Fofocas do Manicômio Tributário com PHFTax: Semana de 28 de julho a 3 de agosto de 2026

A semana em que a reforma bateu na porta das empresas e chegou torta, o Supremo voltou de férias já cobrando, e a máquina de arrecadar escolheu a dedo com quem pega leve e com quem parte pra cima.

O Congresso voltou do recesso, o Supremo tirou o paletó da praia e vestiu a toga de novo, e a reforma tributária, que até semana passada vivia em powerpoint e promessa, finalmente bateu na porta das empresas. Só que chegou torta. O prazo que era pra assustar foi picado em fatias na véspera, o imposto automático que era a joia da coroa vem opcional, e a máquina de cobrar mostrou que tem dois pesos e duas medidas: passa a mão na cabeça do pequeno e mira o canhão no grande. É reforma capenga de um lado, cobrança seletiva do outro. Senta que tem bastante.

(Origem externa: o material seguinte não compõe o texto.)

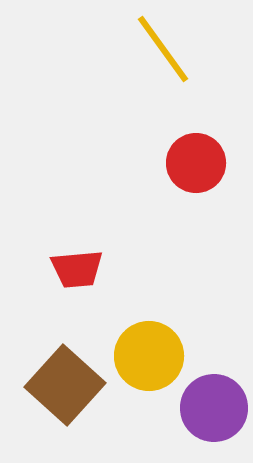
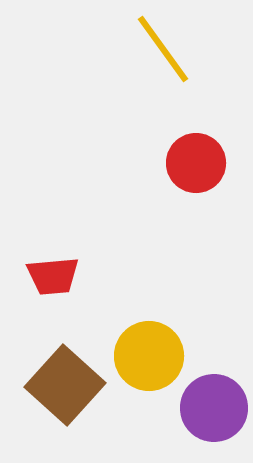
red trapezoid: moved 24 px left, 7 px down
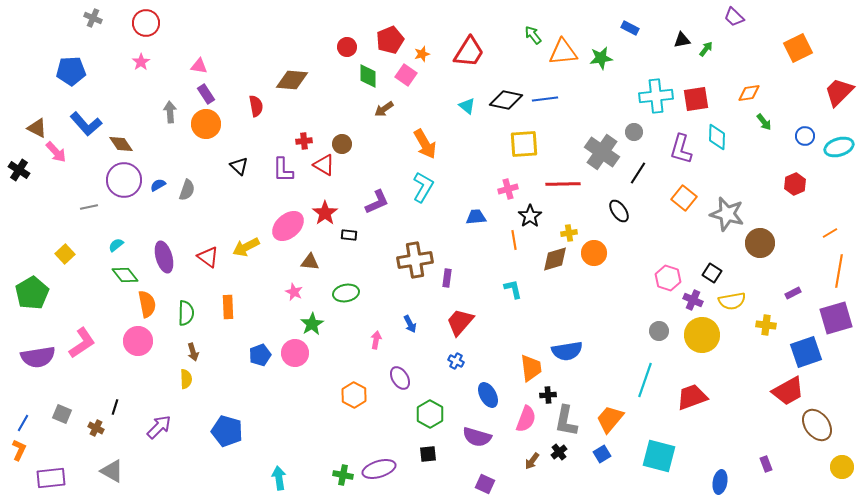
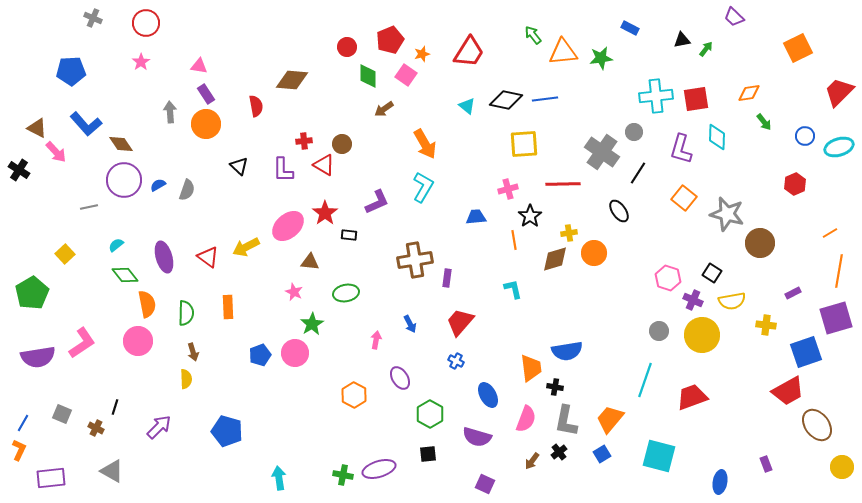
black cross at (548, 395): moved 7 px right, 8 px up; rotated 14 degrees clockwise
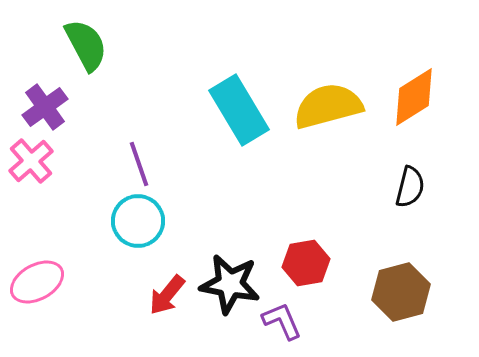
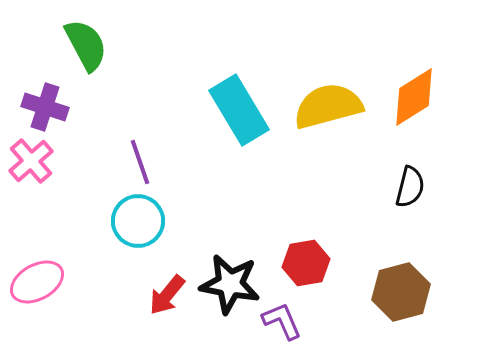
purple cross: rotated 36 degrees counterclockwise
purple line: moved 1 px right, 2 px up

O dia D de 3 de agosto chegou, mas picado em cinco fatias na véspera

Todo mundo passou julho correndo atrás do dia 3 de agosto, a data em que a nota fiscal eletrônica sem os novos campos de CBS e IBS, os dois tributos que vão substituir PIS, Cofins, ICMS e ISS, passaria a ser recusada pelo sistema. Empresa pagou consultoria, virou noite de TI, contratou gente. Pois na sexta anterior, dia 31, faltando um fim de semana, a Receita e o Comitê Gestor publicaram um ato conjunto e picaram o prazo único em cinco datas. A nota comum e a do consumidor, o coração do varejo, ficaram mesmo no dia 3. Mas a nota de serviço escorregou pra outubro e dezembro, a de importação foi pra 2027, e o pequeno do Simples só entra em janeiro que vem.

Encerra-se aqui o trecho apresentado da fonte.